Tras realizar ese análisis, el grupo de investigadores observó que los resultados de supervivencia a los 5 años y la recurrencia del tumor, son similares en ambas intervenciones quirúrgicas. Realizar una cirugía más conservadora extirpando menos cantidad de tejido pulmonar (extirpación de una parte del lóbulo) no influyó negativamente en los resultados del tratamiento del cáncer de pulmón y esto puede tener beneficios en cuanto a la conservación de capacidad pulmonar del paciente.
Por lo tanto, la conclusión principal es que como se ha observado en los ensayos clínicos de Japón y Estados Unidos antes mencionados, en la práctica clínica habitual fuera de estudios controlados, el tratamiento quirúrgico del cáncer de pulmón en tumores hasta 2 cm se puede realizar con buenos resultados a largo plazo mediante una operación más conservadora sin necesidad de extirpar el lóbulo completo.
Las y los investigadores afirman que “Los datos obtenidos en el estudio, nos aportan confianza para poder tratar a las y los pacientes con cáncer de pulmón con cirugías más conservadoras, sabiendo que esto no va a comprometer los resultados a largo plazo. De esta forma, podremos mantener la eficacia del tratamiento quirúrgico con menos complicaciones y alterando en menor medida su capacidad pulmonar, lo cual es beneficioso para la situación respiratoria del paciente y su condición basal para afrontar futuros problemas médicos.”. Además, reconocen que “Principalmente sentimos tranquilidad al observar que los resultados obtenidos refrendan la práctica quirúrgica que realizamos diariamente. Es imprescindible evaluar periódicamente los resultados que obtenemos con los tratamientos que aplicamos a las y los pacientes y tenemos la obligación de basar nuestra práctica clínica en evidencias científicas y alejarnos de la práctica basada en la rutina o el costumbrismo.
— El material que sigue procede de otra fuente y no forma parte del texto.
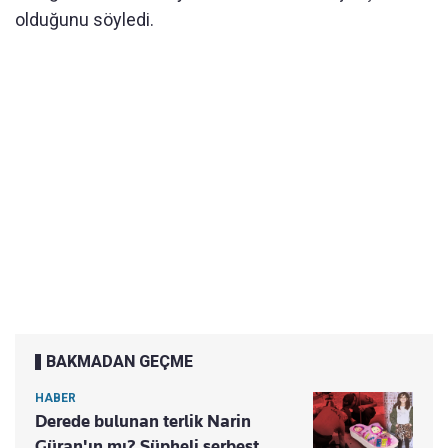
olduğunu söyledi.
BAKMADAN GEÇME
HABER
Derede bulunan terlik Narin
Güran'ın mı? Şüpheli serbest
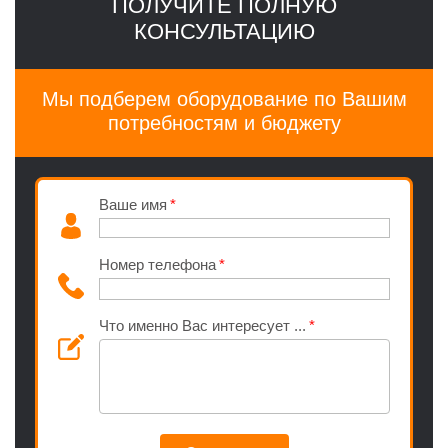
ПОЛУЧИТЕ ПОЛНУЮ
КОНСУЛЬТАЦИЮ
Мы подберем оборудование по Вашим
потребностям и бюджету
Ваше имя
Номер телефона
Что именно Вас интересует ...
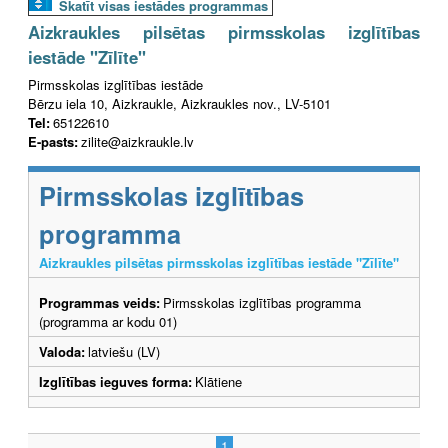
Skatīt visas iestādes programmas
Aizkraukles pilsētas pirmsskolas izglītības
iestāde "Zīlīte"
Pirmsskolas izglītības iestāde
Bērzu iela 10, Aizkraukle, Aizkraukles nov., LV-5101
Tel:
65122610
E-pasts:
zilite@aizkraukle.lv
Pirmsskolas izglītības
programma
Aizkraukles pilsētas pirmsskolas izglītības iestāde "Zīlīte"
Programmas veids:
Pirmsskolas izglītības programma
(programma ar kodu 01)
Valoda:
latviešu (LV)
Izglītības ieguves forma:
Klātiene
1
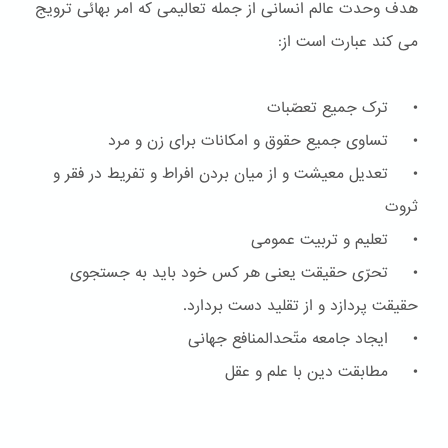
هدف وحدت عالم انسانی از جمله تعالیمی که امر بهائی ترویج
می کند عبارت است از:
• ترک جمیع تعصّبات
• تساوی جمیع حقوق و امکانات برای زن و مرد
• تعدیل معیشت و از میان بردن افراط و تفریط در فقر و
ثروت
• تعلیم و تربیت عمومی
• تحرّی حقیقت یعنی هر کس خود باید به جستجوی
حقیقت پردازد و از تقلید دست بردارد.
• ایجاد جامعه متّحدالمنافع جهانی
• مطابقت دین با علم و عقل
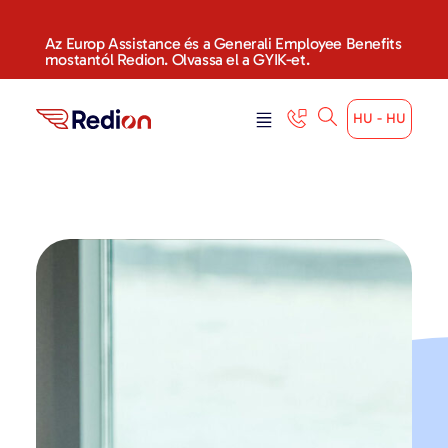
Az Europ Assistance és a Generali Employee Benefits
mostantól Redion. Olvassa el a GYIK-et.
HU - HU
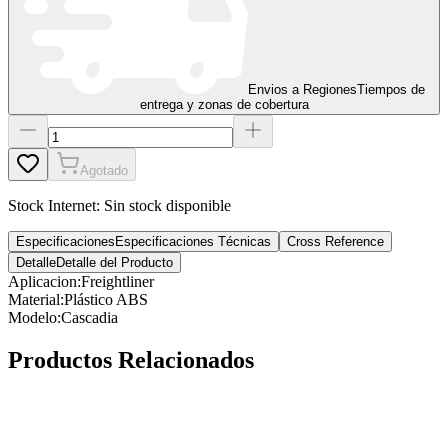
Envios a Regiones
Tiempos de
entrega y zonas de cobertura
Agotado
Stock Internet:
Sin stock disponible
Especificaciones
Especificaciones Técnicas
Cross Reference
Detalle
Detalle del Producto
Aplicacion
:
Freightliner
Material
:
Plástico ABS
Modelo
:
Cascadia
Productos Relacionados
Por ello, el observar que los resultados que obtenemos a largo plazo son buenos cuando el daño que realizamos sobre el pulmón es menor, nos da un impulso para seguir por esta línea por el bien de las y los pacientes.”
Por último, el grupo de investigación subraya que “Es necesario mencionar la importancia del trabajo en equipo y los estudios multicéntricos con los que obtener estudios de calidad y conclusiones robustas en beneficio de los pacientes. En este caso, hemos podido realizar el estudio gracias a todos los centros españoles de cirugía torácica que han colaborado en el proyecto del Grupo Español de Cirugía Torácica Video-asistida (GEVATS). Gracias a este proyecto, se ha conseguido una amplia base de datos con muchas variables, algo imposible de conseguir con un solo centro.”